Your objective — Here are the records. Write out exactly the lines between the one holding "être au travail" and the one holding "bosse aujourd’hui.", inclusive.

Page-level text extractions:
____________________

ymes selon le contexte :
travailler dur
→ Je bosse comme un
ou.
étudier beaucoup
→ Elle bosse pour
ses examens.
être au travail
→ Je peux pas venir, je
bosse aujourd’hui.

____________________

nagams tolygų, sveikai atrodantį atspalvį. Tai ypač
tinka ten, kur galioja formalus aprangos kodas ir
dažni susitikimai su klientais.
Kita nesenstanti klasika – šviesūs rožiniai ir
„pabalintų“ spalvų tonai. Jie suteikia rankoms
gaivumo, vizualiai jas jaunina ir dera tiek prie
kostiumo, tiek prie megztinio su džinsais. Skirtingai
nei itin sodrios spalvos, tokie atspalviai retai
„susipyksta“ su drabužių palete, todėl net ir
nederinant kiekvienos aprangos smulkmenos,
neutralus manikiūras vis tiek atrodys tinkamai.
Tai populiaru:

____________________

Answer section —
être au travail
→ Je peux pas venir, je
bosse aujourd’hui.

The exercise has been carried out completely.